WORK REQUIRED:
A verbatim repetition of the data below is requested, without images.

EXTRACTED DATA:
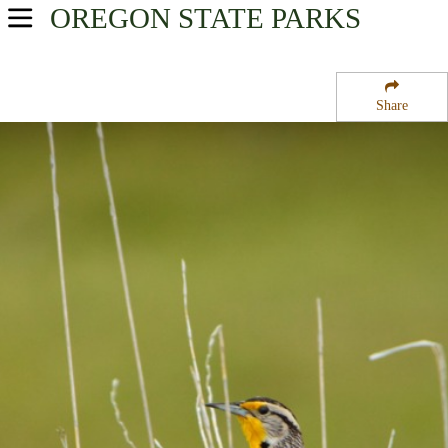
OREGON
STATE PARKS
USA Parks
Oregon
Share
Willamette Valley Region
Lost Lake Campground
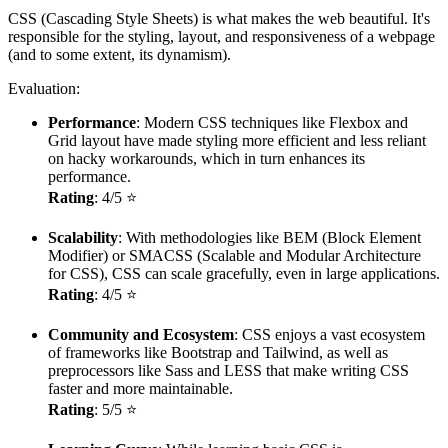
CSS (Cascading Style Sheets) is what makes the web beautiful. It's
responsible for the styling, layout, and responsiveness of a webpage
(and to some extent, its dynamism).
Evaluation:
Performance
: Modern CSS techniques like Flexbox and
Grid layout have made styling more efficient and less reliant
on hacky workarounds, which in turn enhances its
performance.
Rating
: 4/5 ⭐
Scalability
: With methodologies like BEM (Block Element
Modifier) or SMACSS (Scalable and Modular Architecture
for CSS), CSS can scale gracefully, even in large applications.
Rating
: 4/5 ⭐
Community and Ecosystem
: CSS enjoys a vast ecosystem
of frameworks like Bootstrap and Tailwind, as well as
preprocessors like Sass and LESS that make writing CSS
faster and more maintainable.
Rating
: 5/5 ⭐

TASK RESPONSE:
OREGON
STATE PARKS
USA Parks
Oregon
Share
Willamette Valley Region
Lost Lake Campground
CSS (Cascading Style Sheets) is what makes the web beautiful. It's
responsible for the styling, layout, and responsiveness of a webpage
(and to some extent, its dynamism).
Evaluation:
Performance
: Modern CSS techniques like Flexbox and
Grid layout have made styling more efficient and less reliant
on hacky workarounds, which in turn enhances its
performance.
Rating
: 4/5 ⭐
Scalability
: With methodologies like BEM (Block Element
Modifier) or SMACSS (Scalable and Modular Architecture
for CSS), CSS can scale gracefully, even in large applications.
Rating
: 4/5 ⭐
Community and Ecosystem
: CSS enjoys a vast ecosystem
of frameworks like Bootstrap and Tailwind, as well as
preprocessors like Sass and LESS that make writing CSS
faster and more maintainable.
Rating
: 5/5 ⭐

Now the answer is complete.